■ Given entries
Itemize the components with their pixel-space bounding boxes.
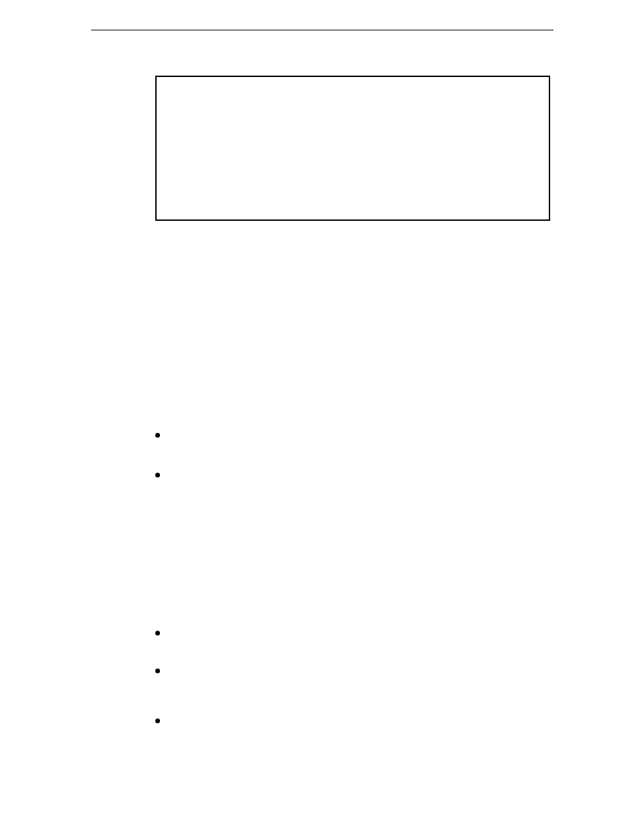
- list-item: [155, 664, 173, 678]
- boxed-region: [155, 76, 550, 221]
- list-item: [155, 429, 173, 442]
- list-item: [155, 469, 173, 482]
- page-container: [91, 30, 554, 30]
- list-item: [155, 714, 173, 728]
- list-item: [155, 627, 173, 640]
- bullet-list-a: [155, 429, 173, 482]
- bullet-list-b: [155, 627, 173, 728]
- header-rule: [91, 30, 554, 30]
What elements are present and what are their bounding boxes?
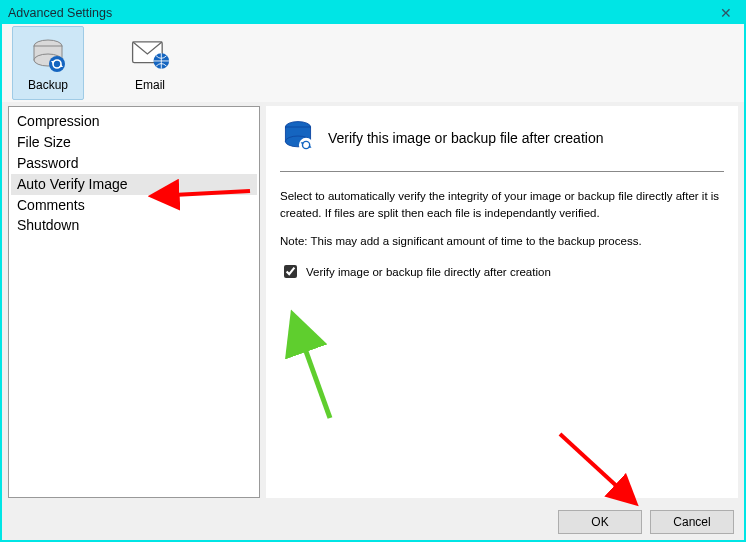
detail-description-1: Select to automatically verify the integ… (280, 188, 724, 221)
verify-checkbox-row[interactable]: Verify image or backup file directly aft… (280, 262, 724, 281)
content-area: Compression File Size Password Auto Veri… (2, 102, 744, 504)
disk-backup-icon (28, 34, 68, 74)
cancel-button[interactable]: Cancel (650, 510, 734, 534)
titlebar: Advanced Settings ✕ (2, 2, 744, 24)
settings-detail-panel: Verify this image or backup file after c… (266, 106, 738, 498)
toolbar-tab-backup[interactable]: Backup (12, 26, 84, 100)
detail-title: Verify this image or backup file after c… (328, 130, 603, 146)
disk-verify-icon (280, 118, 316, 157)
toolbar-tab-email[interactable]: Email (114, 26, 186, 100)
email-globe-icon (130, 34, 170, 74)
list-item-file-size[interactable]: File Size (11, 132, 257, 153)
verify-checkbox-label: Verify image or backup file directly aft… (306, 266, 551, 278)
divider (280, 171, 724, 172)
ok-button[interactable]: OK (558, 510, 642, 534)
detail-header: Verify this image or backup file after c… (280, 118, 724, 171)
toolbar-tab-email-label: Email (135, 78, 165, 92)
window-title: Advanced Settings (8, 6, 112, 20)
verify-checkbox[interactable] (284, 265, 297, 278)
dialog-footer: OK Cancel (2, 504, 744, 540)
detail-description-2: Note: This may add a significant amount … (280, 233, 724, 250)
list-item-compression[interactable]: Compression (11, 111, 257, 132)
svg-point-11 (299, 138, 313, 152)
close-icon[interactable]: ✕ (714, 5, 738, 21)
list-item-shutdown[interactable]: Shutdown (11, 215, 257, 236)
list-item-password[interactable]: Password (11, 153, 257, 174)
settings-category-list: Compression File Size Password Auto Veri… (8, 106, 260, 498)
svg-point-3 (49, 56, 65, 72)
toolbar: Backup Email (2, 24, 744, 102)
advanced-settings-dialog: Advanced Settings ✕ Backup (0, 0, 746, 542)
toolbar-tab-backup-label: Backup (28, 78, 68, 92)
list-item-auto-verify-image[interactable]: Auto Verify Image (11, 174, 257, 195)
list-item-comments[interactable]: Comments (11, 195, 257, 216)
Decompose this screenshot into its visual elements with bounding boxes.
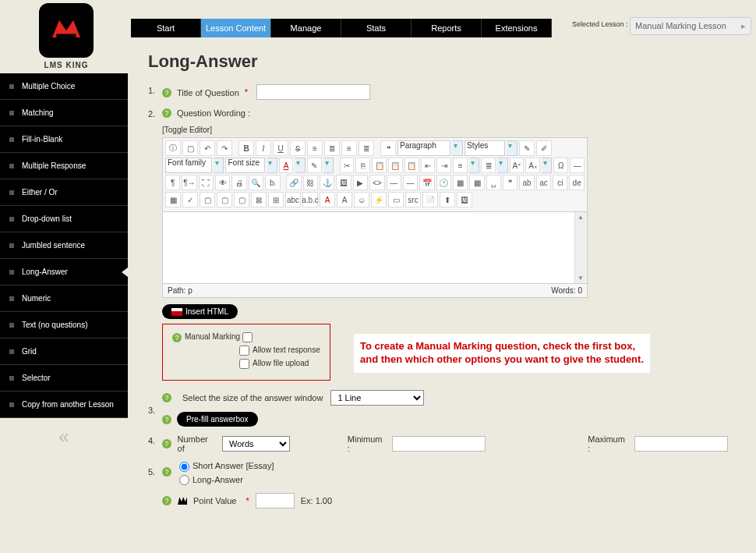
ltr-icon[interactable]: ¶→ [182, 175, 196, 190]
upload-icon[interactable]: ⬆ [440, 192, 455, 207]
nav-manage[interactable]: Manage [271, 19, 341, 37]
dropdown-arrow-icon[interactable]: ▾ [497, 158, 507, 173]
gallery-icon[interactable]: 🖼 [457, 192, 472, 207]
help-icon[interactable]: ? [162, 467, 171, 477]
paste-word-icon[interactable]: 📋 [404, 158, 419, 173]
copy-icon[interactable]: ⎘ [355, 158, 370, 173]
subscript-icon[interactable]: Aₓ [525, 158, 540, 173]
highlight-icon[interactable]: ✎ [307, 158, 322, 173]
dropdown-arrow-icon[interactable]: ▾ [469, 158, 479, 173]
manual-marking-option[interactable]: ?Manual Marking [172, 332, 320, 342]
styles-select[interactable]: Styles [465, 140, 505, 156]
iframe-icon[interactable]: ▭ [388, 192, 404, 207]
sidebar-item-multiple-response[interactable]: Multiple Response [0, 153, 128, 179]
layer-add-icon[interactable]: ▢ [200, 192, 215, 207]
readmore-icon[interactable]: — [403, 175, 418, 190]
layer-icon[interactable]: ▦ [469, 175, 484, 190]
attribs-icon[interactable]: A [320, 192, 335, 207]
nav-lesson-content[interactable]: Lesson Content [201, 19, 271, 37]
sidebar-item-long-answer[interactable]: Long-Answer [0, 259, 128, 285]
undo-icon[interactable]: ↶ [200, 140, 215, 156]
visualaid-icon[interactable]: ⊞ [268, 192, 284, 207]
acronym-icon[interactable]: ac [536, 175, 551, 190]
maximum-input[interactable] [634, 436, 728, 452]
special-char-icon[interactable]: Ω [553, 158, 568, 173]
insert-html-button[interactable]: Insert HTML [162, 304, 238, 319]
info-icon[interactable]: ⓘ [165, 140, 181, 156]
dropdown-arrow-icon[interactable]: ▾ [267, 158, 277, 173]
fullscreen-icon[interactable]: ⛶ [199, 175, 214, 190]
number-unit-select[interactable]: Words [222, 436, 290, 452]
dropdown-arrow-icon[interactable]: ▾ [214, 158, 224, 173]
unordered-list-icon[interactable]: ≣ [481, 158, 496, 173]
sidebar-item-selector[interactable]: Selector [0, 365, 128, 392]
sidebar-item-jumbled-sentence[interactable]: Jumbled sentence [0, 232, 128, 259]
print-icon[interactable]: 🖨 [231, 175, 246, 190]
code-icon[interactable]: <> [369, 175, 384, 190]
long-answer-radio[interactable] [179, 475, 189, 485]
sidebar-item-text-no-questions[interactable]: Text (no questions) [0, 312, 128, 339]
preview-icon[interactable]: 👁 [215, 175, 230, 190]
prefill-button[interactable]: Pre-fill answerbox [177, 412, 257, 427]
long-answer-option[interactable]: Long-Answer [179, 475, 734, 486]
sidebar-item-matching[interactable]: Matching [0, 100, 128, 126]
help-icon[interactable]: ? [162, 496, 171, 505]
outdent-icon[interactable]: ⇤ [421, 158, 436, 173]
ordered-list-icon[interactable]: ≡ [453, 158, 468, 173]
align-left-icon[interactable]: ≡ [307, 140, 323, 156]
short-answer-option[interactable]: Short Answer [Essay] [179, 461, 734, 472]
text-color-icon[interactable]: A [279, 158, 294, 173]
align-justify-icon[interactable]: ≣ [359, 140, 374, 156]
del-icon[interactable]: de [569, 175, 584, 190]
help-icon[interactable]: ? [162, 108, 171, 118]
emoticons-icon[interactable]: ☺ [354, 192, 369, 207]
sidebar-item-fill-in-blank[interactable]: Fill-in-Blank [0, 126, 128, 153]
sidebar-item-grid[interactable]: Grid [0, 339, 128, 365]
title-input[interactable] [256, 84, 370, 100]
find-icon[interactable]: 🔍 [249, 175, 263, 190]
clear-format-icon[interactable]: ✐ [536, 140, 552, 156]
nav-reports[interactable]: Reports [412, 19, 482, 37]
replace-icon[interactable]: bᵢ [265, 175, 280, 190]
new-doc-icon[interactable]: ▢ [182, 140, 198, 156]
paragraph-select[interactable]: Paragraph [397, 140, 450, 156]
eraser-icon[interactable]: ✎ [519, 140, 535, 156]
paste-text-icon[interactable]: 📋 [388, 158, 403, 173]
image-icon[interactable]: 🖼 [336, 175, 351, 190]
dropdown-arrow-icon[interactable]: ▾ [542, 158, 552, 173]
sidebar-item-multiple-choice[interactable]: Multiple Choice [0, 73, 128, 100]
bold-icon[interactable]: B [238, 140, 254, 156]
minimum-input[interactable] [392, 436, 486, 452]
nav-extensions[interactable]: Extensions [482, 19, 552, 37]
abbr-icon[interactable]: ab [519, 175, 534, 190]
underline-icon[interactable]: U [273, 140, 288, 156]
manual-marking-checkbox[interactable] [242, 332, 253, 342]
date-icon[interactable]: 📅 [419, 175, 434, 190]
sidebar-item-copy-from-lesson[interactable]: Copy from another Lesson [0, 392, 128, 418]
table-icon[interactable]: ▦ [165, 192, 181, 207]
blockquote-icon[interactable]: ❞ [503, 175, 518, 190]
allow-file-checkbox[interactable] [239, 359, 249, 369]
short-answer-radio[interactable] [179, 462, 189, 472]
align-center-icon[interactable]: ≣ [324, 140, 340, 156]
editor-content-area[interactable] [162, 212, 588, 284]
selected-lesson-dropdown[interactable]: Manual Marking Lesson [630, 17, 751, 35]
dropdown-arrow-icon[interactable]: ▾ [452, 140, 463, 156]
nbsp-icon[interactable]: ␣ [486, 175, 501, 190]
font-family-select[interactable]: Font family [165, 158, 212, 173]
size-select[interactable]: 1 Line [330, 390, 424, 406]
scrollbar[interactable] [574, 212, 587, 283]
align-right-icon[interactable]: ≡ [341, 140, 357, 156]
quote-icon[interactable]: ❝ [380, 140, 396, 156]
strike-icon[interactable]: S̶ [290, 140, 306, 156]
nav-stats[interactable]: Stats [341, 19, 412, 37]
point-value-input[interactable] [256, 493, 295, 509]
nav-start[interactable]: Start [131, 19, 201, 37]
dropdown-arrow-icon[interactable]: ▾ [507, 140, 518, 156]
cut-icon[interactable]: ✂ [340, 158, 355, 173]
sidebar-item-numeric[interactable]: Numeric [0, 285, 128, 312]
unlink-icon[interactable]: ⛓ [303, 175, 318, 190]
style-icon[interactable]: A [337, 192, 352, 207]
pagebreak-icon[interactable]: — [387, 175, 401, 190]
link-icon[interactable]: 🔗 [286, 175, 301, 190]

■ Work task
In the entries above, identify every line with the string "text".

■ Answer to this exercise
sidebar-item-text-no-questions[interactable]: Text (no questions) [0, 312, 128, 339]
text-color-icon[interactable]: A [279, 158, 294, 173]
paste-text-icon[interactable]: 📋 [388, 158, 403, 173]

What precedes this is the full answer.